I have actually read it and have implemented many of the concepts. Much of the text is in ISO/ANSI Standard SQL-92 and although some have been implemented in proprietary SQL syntaxes, including SQL Server (also available as downloads) I found the conceptual information much more useful.

Joe Celko also has a book, 'Thinking in Sets: Auxiliary, Temporal, and Virtual Tables in SQL', largely derived from Snodgrass's work, though I have to say where the two diverge I find Snodgrass's approaches preferable.

I concur this stuff is hard to implement in the SQL products we currently have. We think long and hard before making data temporal; if we can get away with merely 'historical' then we will. Much of the temporal functionality in SQL-92 is missing from SQL Server e.g.

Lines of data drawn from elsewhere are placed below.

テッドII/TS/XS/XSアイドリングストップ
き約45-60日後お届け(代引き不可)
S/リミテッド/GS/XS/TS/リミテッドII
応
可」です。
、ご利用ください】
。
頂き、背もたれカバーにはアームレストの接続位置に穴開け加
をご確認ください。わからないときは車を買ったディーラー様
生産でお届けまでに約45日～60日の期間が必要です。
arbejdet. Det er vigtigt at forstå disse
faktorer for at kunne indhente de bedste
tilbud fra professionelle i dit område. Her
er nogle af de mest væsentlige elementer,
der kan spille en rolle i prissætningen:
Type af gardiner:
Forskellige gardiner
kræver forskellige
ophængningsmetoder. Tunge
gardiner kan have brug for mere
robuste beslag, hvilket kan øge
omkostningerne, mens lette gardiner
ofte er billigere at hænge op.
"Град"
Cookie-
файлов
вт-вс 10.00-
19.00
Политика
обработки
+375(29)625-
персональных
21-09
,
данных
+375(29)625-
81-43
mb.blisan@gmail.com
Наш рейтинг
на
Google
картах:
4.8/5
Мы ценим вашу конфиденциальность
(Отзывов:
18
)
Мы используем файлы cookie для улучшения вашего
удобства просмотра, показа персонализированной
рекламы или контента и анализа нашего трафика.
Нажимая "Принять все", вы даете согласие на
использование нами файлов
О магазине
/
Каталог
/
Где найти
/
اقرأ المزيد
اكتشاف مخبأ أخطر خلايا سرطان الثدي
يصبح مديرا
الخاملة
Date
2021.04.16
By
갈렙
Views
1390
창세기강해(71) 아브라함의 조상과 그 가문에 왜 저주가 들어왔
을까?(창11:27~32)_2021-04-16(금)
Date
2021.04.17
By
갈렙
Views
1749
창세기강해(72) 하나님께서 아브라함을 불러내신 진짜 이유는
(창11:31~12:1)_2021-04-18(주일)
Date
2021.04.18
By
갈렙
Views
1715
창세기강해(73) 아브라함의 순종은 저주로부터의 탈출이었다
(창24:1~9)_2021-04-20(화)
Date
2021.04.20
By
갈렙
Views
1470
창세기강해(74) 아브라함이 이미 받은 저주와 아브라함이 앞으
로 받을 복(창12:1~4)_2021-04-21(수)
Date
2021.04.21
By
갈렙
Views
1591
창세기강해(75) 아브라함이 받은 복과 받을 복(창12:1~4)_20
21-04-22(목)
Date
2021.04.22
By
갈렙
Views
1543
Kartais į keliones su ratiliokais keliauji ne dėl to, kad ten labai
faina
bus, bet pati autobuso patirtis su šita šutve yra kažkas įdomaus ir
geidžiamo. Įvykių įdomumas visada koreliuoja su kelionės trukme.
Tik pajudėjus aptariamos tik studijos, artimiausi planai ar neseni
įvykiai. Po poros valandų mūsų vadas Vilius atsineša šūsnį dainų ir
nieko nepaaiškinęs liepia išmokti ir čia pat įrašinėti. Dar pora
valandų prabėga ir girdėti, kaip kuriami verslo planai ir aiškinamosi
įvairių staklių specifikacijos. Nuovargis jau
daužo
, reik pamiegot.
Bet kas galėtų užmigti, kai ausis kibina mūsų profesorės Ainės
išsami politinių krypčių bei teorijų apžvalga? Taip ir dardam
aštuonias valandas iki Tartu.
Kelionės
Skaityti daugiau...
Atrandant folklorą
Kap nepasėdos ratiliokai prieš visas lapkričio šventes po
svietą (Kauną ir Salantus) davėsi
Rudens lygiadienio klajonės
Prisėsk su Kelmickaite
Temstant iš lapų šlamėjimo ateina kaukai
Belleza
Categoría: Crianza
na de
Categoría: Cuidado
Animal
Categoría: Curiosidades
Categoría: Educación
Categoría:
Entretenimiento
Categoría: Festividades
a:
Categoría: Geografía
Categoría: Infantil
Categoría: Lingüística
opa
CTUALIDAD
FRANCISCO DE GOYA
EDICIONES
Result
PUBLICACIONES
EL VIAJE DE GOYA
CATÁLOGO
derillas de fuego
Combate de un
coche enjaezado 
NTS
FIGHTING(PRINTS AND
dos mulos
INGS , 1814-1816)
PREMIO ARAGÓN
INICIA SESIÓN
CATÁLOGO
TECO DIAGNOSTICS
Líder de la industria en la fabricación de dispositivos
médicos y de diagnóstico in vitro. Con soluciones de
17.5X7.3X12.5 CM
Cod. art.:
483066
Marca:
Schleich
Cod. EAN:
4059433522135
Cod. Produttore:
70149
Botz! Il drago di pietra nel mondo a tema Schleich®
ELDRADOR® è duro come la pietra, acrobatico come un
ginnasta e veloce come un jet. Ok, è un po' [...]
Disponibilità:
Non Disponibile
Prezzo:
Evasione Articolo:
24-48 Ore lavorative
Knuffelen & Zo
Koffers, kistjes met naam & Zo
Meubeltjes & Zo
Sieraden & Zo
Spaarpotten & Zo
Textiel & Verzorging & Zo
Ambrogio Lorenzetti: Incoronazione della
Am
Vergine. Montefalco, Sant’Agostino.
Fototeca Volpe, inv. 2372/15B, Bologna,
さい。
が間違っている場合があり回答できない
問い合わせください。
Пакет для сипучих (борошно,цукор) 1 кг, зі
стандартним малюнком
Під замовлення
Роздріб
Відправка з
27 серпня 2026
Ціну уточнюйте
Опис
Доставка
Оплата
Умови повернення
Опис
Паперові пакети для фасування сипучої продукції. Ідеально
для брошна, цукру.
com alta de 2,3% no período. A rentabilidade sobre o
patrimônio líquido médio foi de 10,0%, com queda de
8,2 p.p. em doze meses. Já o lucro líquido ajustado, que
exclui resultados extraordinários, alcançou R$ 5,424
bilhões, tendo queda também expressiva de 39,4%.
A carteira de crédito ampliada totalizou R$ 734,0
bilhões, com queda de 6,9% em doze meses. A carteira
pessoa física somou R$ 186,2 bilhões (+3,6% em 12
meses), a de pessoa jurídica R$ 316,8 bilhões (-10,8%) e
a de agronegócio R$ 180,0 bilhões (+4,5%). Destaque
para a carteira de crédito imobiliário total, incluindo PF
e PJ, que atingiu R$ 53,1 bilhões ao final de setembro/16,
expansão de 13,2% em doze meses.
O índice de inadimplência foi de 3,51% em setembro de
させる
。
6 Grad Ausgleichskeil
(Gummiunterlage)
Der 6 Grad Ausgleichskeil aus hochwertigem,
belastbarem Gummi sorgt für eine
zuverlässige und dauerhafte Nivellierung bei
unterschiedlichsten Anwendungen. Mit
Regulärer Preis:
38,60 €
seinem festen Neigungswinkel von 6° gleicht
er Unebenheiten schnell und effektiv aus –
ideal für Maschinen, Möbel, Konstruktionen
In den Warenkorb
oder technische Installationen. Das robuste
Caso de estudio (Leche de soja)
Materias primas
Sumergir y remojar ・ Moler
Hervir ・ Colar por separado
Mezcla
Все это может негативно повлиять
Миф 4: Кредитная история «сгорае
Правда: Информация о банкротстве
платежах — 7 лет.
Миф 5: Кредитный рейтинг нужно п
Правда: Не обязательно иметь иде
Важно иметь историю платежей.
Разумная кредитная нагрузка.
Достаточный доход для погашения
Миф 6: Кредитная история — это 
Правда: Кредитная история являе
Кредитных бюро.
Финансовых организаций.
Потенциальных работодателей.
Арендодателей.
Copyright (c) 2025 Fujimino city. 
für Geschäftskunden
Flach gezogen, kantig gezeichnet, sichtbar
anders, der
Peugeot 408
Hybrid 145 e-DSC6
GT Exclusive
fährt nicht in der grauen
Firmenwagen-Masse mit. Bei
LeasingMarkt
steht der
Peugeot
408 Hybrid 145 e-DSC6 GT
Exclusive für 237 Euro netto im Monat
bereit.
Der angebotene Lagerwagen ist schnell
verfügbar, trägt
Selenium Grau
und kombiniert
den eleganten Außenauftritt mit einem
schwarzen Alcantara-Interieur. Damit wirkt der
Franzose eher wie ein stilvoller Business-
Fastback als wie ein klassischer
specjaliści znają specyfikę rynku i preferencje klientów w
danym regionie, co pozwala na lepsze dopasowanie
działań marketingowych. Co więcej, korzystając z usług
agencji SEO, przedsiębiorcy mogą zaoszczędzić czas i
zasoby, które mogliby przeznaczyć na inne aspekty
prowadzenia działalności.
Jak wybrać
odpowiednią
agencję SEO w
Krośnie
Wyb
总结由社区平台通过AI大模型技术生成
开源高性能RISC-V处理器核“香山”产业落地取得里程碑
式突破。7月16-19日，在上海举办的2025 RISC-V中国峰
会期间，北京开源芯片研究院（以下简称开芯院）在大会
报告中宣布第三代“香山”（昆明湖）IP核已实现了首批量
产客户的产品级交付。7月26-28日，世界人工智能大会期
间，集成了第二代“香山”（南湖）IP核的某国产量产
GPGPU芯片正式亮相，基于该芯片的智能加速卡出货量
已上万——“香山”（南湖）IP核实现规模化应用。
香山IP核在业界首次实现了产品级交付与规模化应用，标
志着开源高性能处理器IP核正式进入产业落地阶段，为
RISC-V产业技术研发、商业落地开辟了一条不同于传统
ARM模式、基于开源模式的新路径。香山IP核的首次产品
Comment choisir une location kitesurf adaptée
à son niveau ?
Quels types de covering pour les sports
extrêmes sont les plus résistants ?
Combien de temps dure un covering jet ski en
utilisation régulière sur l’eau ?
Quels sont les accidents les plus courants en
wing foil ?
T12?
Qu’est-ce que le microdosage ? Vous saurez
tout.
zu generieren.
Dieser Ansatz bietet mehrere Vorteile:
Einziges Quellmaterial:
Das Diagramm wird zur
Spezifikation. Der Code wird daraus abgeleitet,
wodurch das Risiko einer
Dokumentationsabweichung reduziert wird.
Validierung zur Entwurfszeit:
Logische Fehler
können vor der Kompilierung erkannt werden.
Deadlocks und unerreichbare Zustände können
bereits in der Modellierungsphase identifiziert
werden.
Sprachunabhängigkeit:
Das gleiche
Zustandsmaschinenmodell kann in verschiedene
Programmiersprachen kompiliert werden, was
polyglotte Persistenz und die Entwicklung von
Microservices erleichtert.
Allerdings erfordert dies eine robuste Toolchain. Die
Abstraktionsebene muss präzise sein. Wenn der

INTERVAL, OVERLAPS, etc. Some things as fundamental as sequenced 'primary keys' to ensure periods do not overlap cannot be implemented using CHECK constraints in SQL Server, necessitating triggers and/or UDFs.

Snodgrass's book is based on his work for SQL3, a proposed extension to Standard SQL to provide much better support for temporal databases, though sadly this seems to have been effectively shelved years ago :(

onedaywhen
+1  A: 

This query will return duplicates if you have two rows with the same exact version time for a single car ID, but that's a matter of defining what you consider to be the "latest" one in that situation. I haven't had a chance to test this yet, but I think it will give you what you need. It's at least pretty close.

SELECT
     C.car_id,
     C.car_version,
     C.colour,
     C.version_time AS car_version_time,
     W.wheel_id,
     W.wheel_version,
     W.version_time AS wheel_version_time,
FROM
     Cars C
LEFT OUTER JOIN Cars C2 ON
     C2.car_id = C.car_id AND
     C2.version_time <= @as_of_time AND
     C2.version_time > C.version_time
LEFT OUTER JOIN Wheels W ON
     W.car_id = C.car_id AND
     W.version_time <= @as_of_time
LEFT OUTER JOIN Wheels W2 ON
     W2.car_id = C.car_id AND
     W2.wheel_id = W.wheel_id AND
     W2.version_time <= @as_of_time AND
     W2.version_time > W.version_time
WHERE
     C.version_time <= @as_of_time AND
     C2.car_id IS NULL AND
     W2.wheel_id IS NULL
Tom H.
A few minor changes to unify naming (e.g. car_id to CarId) and your query works.
ng5000